Hello! I do teach both.
The 9 week GMAT course will be more than enough for the EA (and is, in some cases, overkill—for example, this course covers geometry, which mostly does not appear on the EA).
There are also, of course, differences in terms of time management and test strategy. If you take the GMAT course, you'll just need to take that into account. We have an article series that explains the major time management strategies for the EA and you'd just want to mentally substitute those when these topics are discussed during the GMAT class.
https://www.beatthegmat.com/mba/2018/01 ... ent-part-1As you noted, the EA course is shorter (10 hours of class time plus two 1-on-1 coaching sessions and spread over 2 to 4 weeks vs 27 hours of class time over 9 weeks for the GMAT class). This isn't so much because there is less to learn—the EA still covers most of what is on the GMAT—but because the score requirements for the EA are more lenient. (The GMAT has become something of an arms race.)

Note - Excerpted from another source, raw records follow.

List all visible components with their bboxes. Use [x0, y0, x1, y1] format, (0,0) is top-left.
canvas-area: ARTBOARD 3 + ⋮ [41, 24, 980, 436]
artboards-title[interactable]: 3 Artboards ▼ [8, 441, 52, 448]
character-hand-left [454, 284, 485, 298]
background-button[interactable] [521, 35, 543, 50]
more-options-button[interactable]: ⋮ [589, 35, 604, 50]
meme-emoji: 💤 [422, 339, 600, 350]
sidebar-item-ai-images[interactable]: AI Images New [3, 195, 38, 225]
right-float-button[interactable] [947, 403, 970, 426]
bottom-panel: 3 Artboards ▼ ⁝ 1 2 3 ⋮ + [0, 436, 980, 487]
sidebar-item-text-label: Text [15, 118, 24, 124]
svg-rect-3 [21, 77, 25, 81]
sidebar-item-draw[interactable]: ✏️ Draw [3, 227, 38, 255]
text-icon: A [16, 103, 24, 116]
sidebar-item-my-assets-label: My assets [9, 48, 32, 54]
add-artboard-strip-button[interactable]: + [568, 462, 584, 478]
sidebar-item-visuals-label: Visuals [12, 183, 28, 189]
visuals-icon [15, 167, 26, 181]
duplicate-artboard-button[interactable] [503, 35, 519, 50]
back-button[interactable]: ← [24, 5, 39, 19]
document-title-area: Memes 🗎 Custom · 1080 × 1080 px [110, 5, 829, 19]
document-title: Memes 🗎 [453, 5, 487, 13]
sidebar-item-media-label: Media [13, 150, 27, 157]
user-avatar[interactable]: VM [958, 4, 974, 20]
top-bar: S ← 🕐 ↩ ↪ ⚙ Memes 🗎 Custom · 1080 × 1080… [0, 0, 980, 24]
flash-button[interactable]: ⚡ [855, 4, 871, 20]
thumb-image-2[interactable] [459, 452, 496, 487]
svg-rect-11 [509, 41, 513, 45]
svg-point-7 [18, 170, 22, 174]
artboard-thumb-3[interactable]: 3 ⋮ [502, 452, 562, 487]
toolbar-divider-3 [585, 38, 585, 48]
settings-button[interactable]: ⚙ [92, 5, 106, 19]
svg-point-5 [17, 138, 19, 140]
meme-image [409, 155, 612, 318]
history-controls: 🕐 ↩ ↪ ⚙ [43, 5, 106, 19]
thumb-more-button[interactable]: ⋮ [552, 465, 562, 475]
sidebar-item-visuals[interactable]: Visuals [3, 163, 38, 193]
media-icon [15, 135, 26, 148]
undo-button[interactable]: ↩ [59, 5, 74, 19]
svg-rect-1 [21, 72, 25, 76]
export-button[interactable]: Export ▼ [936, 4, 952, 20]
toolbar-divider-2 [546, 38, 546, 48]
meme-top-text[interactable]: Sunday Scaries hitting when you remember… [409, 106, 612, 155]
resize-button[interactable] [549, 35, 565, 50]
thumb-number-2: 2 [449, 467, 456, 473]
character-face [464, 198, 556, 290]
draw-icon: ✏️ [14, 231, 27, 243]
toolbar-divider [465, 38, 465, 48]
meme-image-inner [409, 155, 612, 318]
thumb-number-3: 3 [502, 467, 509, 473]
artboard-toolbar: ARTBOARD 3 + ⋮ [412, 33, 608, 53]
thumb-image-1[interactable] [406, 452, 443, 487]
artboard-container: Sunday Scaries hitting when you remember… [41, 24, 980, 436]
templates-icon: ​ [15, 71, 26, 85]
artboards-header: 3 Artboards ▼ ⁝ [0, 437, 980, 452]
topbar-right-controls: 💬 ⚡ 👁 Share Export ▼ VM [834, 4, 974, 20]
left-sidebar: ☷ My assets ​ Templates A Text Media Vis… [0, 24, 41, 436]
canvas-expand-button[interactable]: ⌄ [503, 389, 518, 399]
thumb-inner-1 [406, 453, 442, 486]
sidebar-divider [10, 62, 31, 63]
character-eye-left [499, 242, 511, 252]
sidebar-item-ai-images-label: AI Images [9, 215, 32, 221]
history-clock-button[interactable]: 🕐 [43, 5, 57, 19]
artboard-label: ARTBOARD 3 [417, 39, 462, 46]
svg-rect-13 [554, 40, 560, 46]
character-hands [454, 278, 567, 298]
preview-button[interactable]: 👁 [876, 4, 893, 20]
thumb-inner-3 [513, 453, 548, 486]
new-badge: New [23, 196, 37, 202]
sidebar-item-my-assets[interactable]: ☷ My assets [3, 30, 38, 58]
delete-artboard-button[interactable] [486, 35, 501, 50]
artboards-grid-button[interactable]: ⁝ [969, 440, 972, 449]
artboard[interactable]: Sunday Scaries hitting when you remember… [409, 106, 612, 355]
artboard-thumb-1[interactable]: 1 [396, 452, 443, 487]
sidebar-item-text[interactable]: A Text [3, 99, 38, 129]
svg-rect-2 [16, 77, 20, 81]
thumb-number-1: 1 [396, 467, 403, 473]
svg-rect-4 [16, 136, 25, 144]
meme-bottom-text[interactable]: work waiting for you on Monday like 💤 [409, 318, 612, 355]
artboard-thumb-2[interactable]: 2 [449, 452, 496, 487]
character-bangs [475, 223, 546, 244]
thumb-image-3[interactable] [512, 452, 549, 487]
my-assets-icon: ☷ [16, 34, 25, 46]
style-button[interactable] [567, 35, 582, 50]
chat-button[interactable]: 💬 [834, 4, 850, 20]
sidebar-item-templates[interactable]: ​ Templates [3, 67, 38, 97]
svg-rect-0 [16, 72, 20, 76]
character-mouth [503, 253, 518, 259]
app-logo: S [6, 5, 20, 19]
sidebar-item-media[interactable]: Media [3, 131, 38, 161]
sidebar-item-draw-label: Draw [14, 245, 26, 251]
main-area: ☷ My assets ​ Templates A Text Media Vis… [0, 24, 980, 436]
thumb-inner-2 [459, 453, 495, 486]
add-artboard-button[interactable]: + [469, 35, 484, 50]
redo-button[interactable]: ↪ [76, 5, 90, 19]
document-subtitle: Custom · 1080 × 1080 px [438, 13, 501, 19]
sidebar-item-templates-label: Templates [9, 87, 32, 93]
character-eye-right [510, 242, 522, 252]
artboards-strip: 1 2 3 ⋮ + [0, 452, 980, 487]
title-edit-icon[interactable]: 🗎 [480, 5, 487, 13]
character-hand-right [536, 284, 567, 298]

Basically, you need a really good GMAT score but only a good-enough EA score—so while there is still a lot to study for the EA, you don't generally have to go as far with that study as you do for the GMAT.

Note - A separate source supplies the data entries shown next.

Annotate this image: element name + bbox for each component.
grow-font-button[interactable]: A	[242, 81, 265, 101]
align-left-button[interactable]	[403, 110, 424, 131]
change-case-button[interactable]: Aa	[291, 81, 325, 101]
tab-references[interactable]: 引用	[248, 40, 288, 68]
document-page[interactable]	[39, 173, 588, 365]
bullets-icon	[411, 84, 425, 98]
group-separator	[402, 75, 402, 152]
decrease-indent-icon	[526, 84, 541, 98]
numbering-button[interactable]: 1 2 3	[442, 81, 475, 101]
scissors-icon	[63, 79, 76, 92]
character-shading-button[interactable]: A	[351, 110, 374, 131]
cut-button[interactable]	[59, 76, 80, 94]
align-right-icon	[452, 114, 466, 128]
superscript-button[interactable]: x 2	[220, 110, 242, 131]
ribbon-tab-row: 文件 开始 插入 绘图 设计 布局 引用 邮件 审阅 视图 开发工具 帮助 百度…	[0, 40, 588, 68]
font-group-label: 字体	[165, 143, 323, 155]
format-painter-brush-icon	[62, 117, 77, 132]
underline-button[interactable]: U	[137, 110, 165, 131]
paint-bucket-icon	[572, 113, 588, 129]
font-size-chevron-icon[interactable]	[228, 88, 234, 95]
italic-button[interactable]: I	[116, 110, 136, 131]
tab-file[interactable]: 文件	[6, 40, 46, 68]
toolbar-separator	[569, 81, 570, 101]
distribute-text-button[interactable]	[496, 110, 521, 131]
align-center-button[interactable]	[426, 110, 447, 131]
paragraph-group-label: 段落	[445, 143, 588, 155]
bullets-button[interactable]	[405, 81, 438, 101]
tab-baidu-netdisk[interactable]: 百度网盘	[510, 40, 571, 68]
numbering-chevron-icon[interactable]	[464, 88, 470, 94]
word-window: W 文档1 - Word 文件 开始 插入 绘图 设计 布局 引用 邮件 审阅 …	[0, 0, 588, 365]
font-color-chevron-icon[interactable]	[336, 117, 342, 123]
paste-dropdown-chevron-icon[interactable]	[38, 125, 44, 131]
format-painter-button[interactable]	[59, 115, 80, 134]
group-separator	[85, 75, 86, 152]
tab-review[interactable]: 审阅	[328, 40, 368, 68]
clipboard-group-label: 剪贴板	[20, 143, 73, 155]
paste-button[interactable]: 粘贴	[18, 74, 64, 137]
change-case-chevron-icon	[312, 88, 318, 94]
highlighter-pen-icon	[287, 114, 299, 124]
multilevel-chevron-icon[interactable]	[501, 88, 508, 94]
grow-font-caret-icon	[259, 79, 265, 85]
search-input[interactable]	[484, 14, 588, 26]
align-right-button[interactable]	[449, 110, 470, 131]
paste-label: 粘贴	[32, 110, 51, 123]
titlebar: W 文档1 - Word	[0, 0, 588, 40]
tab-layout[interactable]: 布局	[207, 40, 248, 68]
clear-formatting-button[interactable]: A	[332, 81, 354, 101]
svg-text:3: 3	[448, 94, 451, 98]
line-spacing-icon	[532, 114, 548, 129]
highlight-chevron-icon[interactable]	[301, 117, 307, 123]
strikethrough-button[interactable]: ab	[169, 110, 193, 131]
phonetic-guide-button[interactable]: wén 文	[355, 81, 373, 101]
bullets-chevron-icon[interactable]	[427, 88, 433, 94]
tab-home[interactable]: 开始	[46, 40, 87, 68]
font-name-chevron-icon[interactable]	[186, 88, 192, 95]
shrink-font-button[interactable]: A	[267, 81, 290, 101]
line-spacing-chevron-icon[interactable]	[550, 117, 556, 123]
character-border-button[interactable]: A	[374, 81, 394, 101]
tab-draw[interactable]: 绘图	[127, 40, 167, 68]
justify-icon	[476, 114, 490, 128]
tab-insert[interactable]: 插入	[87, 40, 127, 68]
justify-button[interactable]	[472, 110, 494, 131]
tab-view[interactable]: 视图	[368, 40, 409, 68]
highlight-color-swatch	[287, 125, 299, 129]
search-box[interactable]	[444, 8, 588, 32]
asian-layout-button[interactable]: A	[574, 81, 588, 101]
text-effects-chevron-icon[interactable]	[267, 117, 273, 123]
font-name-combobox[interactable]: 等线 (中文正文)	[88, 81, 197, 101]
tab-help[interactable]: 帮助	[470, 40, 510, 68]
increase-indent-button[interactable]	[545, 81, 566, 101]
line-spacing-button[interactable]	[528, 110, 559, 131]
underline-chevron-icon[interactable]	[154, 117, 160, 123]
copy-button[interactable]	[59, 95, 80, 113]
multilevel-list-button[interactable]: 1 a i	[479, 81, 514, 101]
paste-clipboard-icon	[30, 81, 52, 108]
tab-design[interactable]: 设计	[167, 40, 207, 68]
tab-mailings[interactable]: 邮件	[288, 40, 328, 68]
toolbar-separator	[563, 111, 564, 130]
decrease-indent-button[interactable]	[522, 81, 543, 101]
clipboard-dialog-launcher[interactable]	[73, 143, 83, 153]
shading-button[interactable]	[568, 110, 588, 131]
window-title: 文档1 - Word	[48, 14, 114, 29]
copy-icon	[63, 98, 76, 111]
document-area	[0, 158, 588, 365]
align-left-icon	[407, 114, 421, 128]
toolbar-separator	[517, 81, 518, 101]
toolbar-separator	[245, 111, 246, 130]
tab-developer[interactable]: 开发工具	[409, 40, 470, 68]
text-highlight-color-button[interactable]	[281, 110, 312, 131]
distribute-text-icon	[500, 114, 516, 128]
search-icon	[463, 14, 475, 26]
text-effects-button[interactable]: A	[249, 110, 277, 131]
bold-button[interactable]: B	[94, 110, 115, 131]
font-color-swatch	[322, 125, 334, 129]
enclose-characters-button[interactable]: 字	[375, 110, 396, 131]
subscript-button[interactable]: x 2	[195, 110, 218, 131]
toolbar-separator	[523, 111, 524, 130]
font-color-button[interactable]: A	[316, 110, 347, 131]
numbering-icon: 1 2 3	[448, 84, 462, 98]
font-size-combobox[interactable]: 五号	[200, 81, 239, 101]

We do have some students who choose to take the GMAT course even given all of the above because they do want more in-class instruction time and/or want to spread out their studies over a longer period of time. That approach is absolutely fine as long as you are just educating yourself on the differences and adjusting accordingly. (You might also specifically want to seek out a GMAT course taught by one of our EA instructors, so that the teacher can better advise you during the course. I don't know where you're located, so I don't know whether any of our teachers in your market also teach the EA. You can email our student services team to ask:
gmat@manhattanprep.com.)
One more thing: The GMAT program has coaching sessions as an add-on (for a fee). I'm not advising that you spend more money
but if that is not a concern for you, then you might do a GMAT class with an instructor who also teaches EA and also purchase the coaching sessions. You can then use those add-on 1-on-1 sessions to delve more into EA-related topics (time management, IR, etc).